Poor nutrition can lead to sight loss in later life, according to University study
Posted: Friday 22 March 2019An unhealthy diet including high fat and cholesterol-enriched food can contribute to developing eye diseases which lead to a loss of vision, University of Southampton research has revealed.
The study, led by Dr Arjuna Ratnayaka, has shown how retinal pigment epithelial (RPE) cells in the eye become damaged due to poor nutrition, but also revealed a potential new treatment route through which these cells could be rescued before diseases such as age-related macular degeneration (AMD) develop.
How an unhealthy diet could increase the likelihood of eye disease is still poorly understood, therefore scientists analysed how disease-causing pathways triggered by poor nutrition could impact RPE cells.
Damage to RPE cells occur at the onset of AMD making them less equipped to support eye’s photoreceptors, the cells in the retina which respond to light.

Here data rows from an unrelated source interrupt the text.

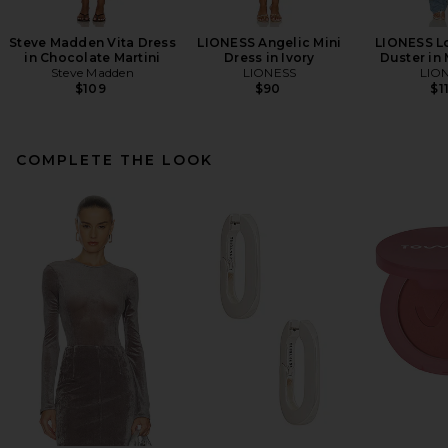
Steve Madden Vita Dress
LIONESS Angelic Mini
LIONESS L
in Chocolate Martini
Dress in Ivory
Duster in
Steve Madden
LIONESS
LIO
$109
$90
$1
COMPLETE THE LOOK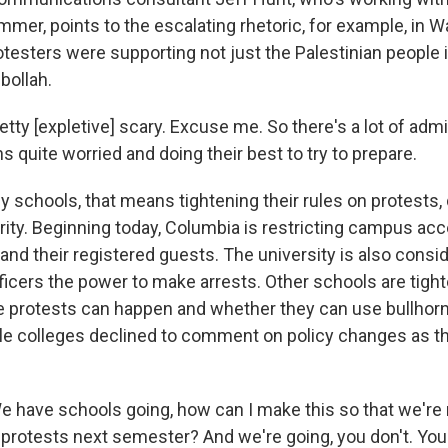
mer, points to the escalating rhetoric, for example, in Wa
esters were supporting not just the Palestinian people i
ollah.
tty [expletive] scary. Excuse me. So there's a lot of admi
ns quite worried and doing their best to try to prepare.
 schools, that means tightening their rules on protests, 
rity. Beginning today, Columbia is restricting campus ac
and their registered guests. The university is also consid
fficers the power to make arrests. Other schools are tight
protests can happen and whether they can use bullhorns
le colleges declined to comment on policy changes as they
have schools going, how can I make this so that we're 
 protests next semester? And we're going, you don't. You 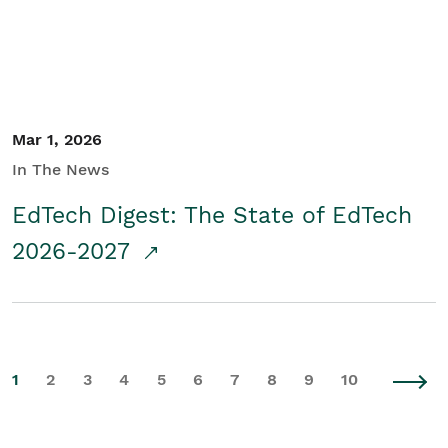
Mar 1, 2026
In The News
EdTech Digest: The State of EdTech
2026-2027
1
2
3
4
5
6
7
8
9
10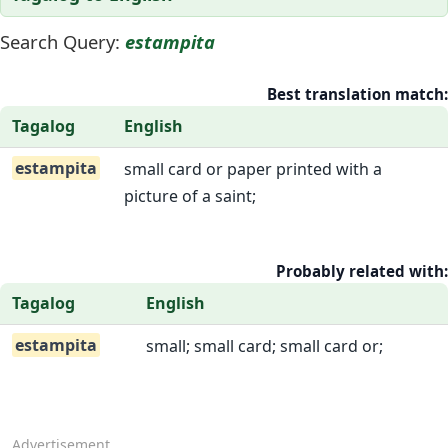
Search Query:
estampita
Best translation match:
Tagalog
English
estampita
small card or paper printed with a
picture of a saint;
Probably related with:
Tagalog
English
estampita
small; small card; small card or;
Advertisement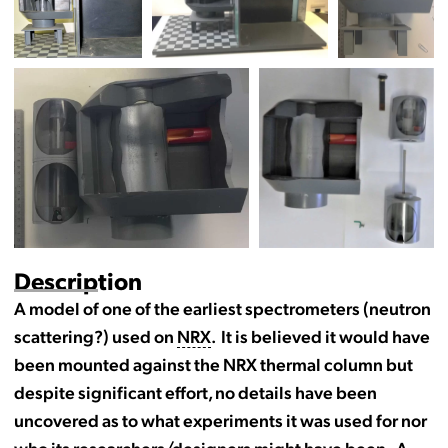
Description
A model of one of the earliest spectrometers (neutron
scattering?) used on
NRX
. It is believed it would have
been mounted against the NRX thermal column but
despite significant effort, no details have been
uncovered as to what experiments it was used for nor
who its researchers/designers might have been. A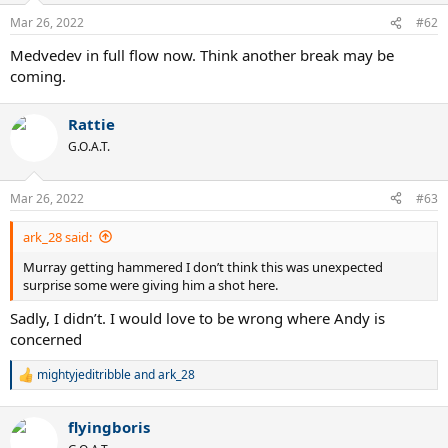
n
Mar 26, 2022
#62
s
:
Medvedev in full flow now. Think another break may be
coming.
Rattie
G.O.A.T.
Mar 26, 2022
#63
ark_28 said:
Murray getting hammered I don’t think this was unexpected
surprise some were giving him a shot here.
Sadly, I didn’t. I would love to be wrong where Andy is
concerned
mightyjeditribble
and
ark_28
R
e
a
flyingboris
c
t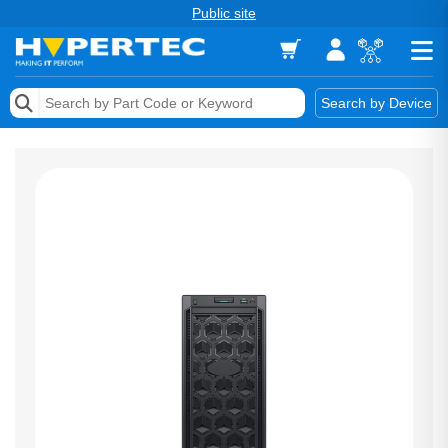
Public site
Memory
Search by Device
Accessories & AV
Storage & Networking
Keytools Assistive Technology
Services & Tools
Vendors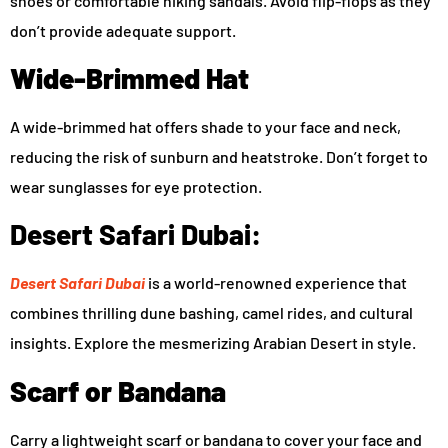
shoes or comfortable hiking sandals. Avoid flip-flops as they
don’t provide adequate support.
Wide-Brimmed Hat
A wide-brimmed hat offers shade to your face and neck,
reducing the risk of sunburn and heatstroke. Don’t forget to
wear sunglasses for eye protection.
Desert Safari Dubai:
Desert Safari Dubai
is a world-renowned experience that
combines thrilling dune bashing, camel rides, and cultural
insights. Explore the mesmerizing Arabian Desert in style.
Scarf or Bandana
Carry a lightweight scarf or bandana to cover your face and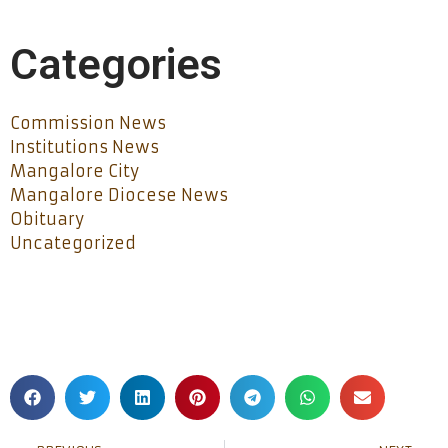
Categories
Commission News
Institutions News
Mangalore City
Mangalore Diocese News
Obituary
Uncategorized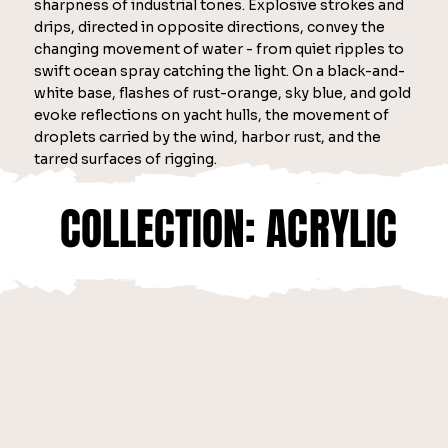
sharpness of industrial tones. Explosive strokes and
drips, directed in opposite directions, convey the
changing movement of water - from quiet ripples to
swift ocean spray catching the light. On a black-and-
white base, flashes of rust-orange, sky blue, and gold
evoke reflections on yacht hulls, the movement of
droplets carried by the wind, harbor rust, and the
tarred surfaces of rigging.
COLLECTION: ACRYLIC
COLLECTION: ACRYLIC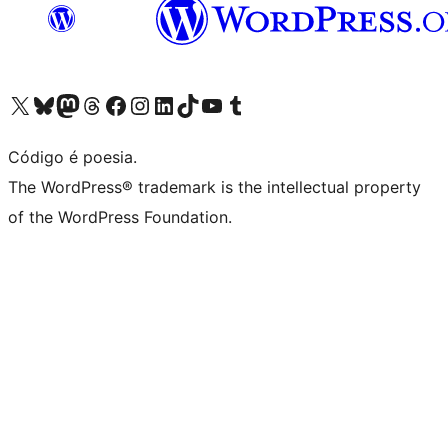
Visite a nossa conta X (antigo Twitter)
Visit our Bluesky account
Visit our Mastodon account
Visit our Threads account
Visite a nossa página do Facebook
Visite a nossa conta no Instagram
Visite a nossa conta no LinkedIn
Visit our TikTok account
Visit our YouTube channel
Visit our Tumblr account
Código é poesia.
The WordPress® trademark is the intellectual property
of the WordPress Foundation.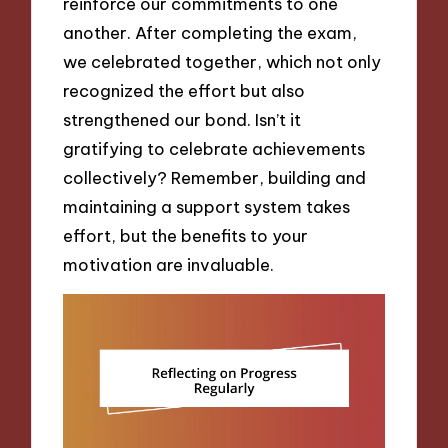
reinforce our commitments to one
another. After completing the exam,
we celebrated together, which not only
recognized the effort but also
strengthened our bond. Isn’t it
gratifying to celebrate achievements
collectively? Remember, building and
maintaining a support system takes
effort, but the benefits to your
motivation are invaluable.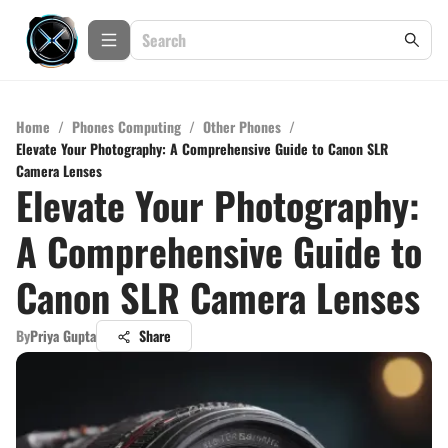
Home
/
Phones Computing
/
Other Phones
/
Elevate Your Photography: A Comprehensive Guide to Canon SLR
Camera Lenses
Elevate Your Photography:
A Comprehensive Guide to
Canon SLR Camera Lenses
By
Priya Gupta
Share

The death of photoreceptors lead to permanent sight-loss.
The study determined how healthy RPE cells breakdown by-products generated by daily activities of photoreceptors through the cells’ waste disposal system (which terminates in small vesicles called lysosomes).
Scientists found healthy RPE cells had a considerable degree of flexibility to cope with changing conditions in the aging eye, whereas a high fat diet can disrupt this breakdown process in RPE cells, thus causing long term damage and subsequently sight-loss.
Dr Ratnayaka, Lecturer in Vision Sciences at the University, said: “Although the effects of poor nutrition in eye health has been studied in large populations, how this actually brings about disease-causing changes in retinal cells is less well understood.
“We also found that some lysosomes appeared to remain undamaged even in such stressed RPE, suggesting an altogether new way in which damaged cells could be rescued to prevent eventual sight-loss.
“As our results showed how the waste disposal system of the RPE becomes damaged by unhealthy diet-driven disease pathways, our next step is to find out whether this type of damage can be reversed through better nutrition and if stressed or damaged RPE cells can possibly be rescued. Potential new therapies developed along these lines could offer new treatments for some AMD patients.”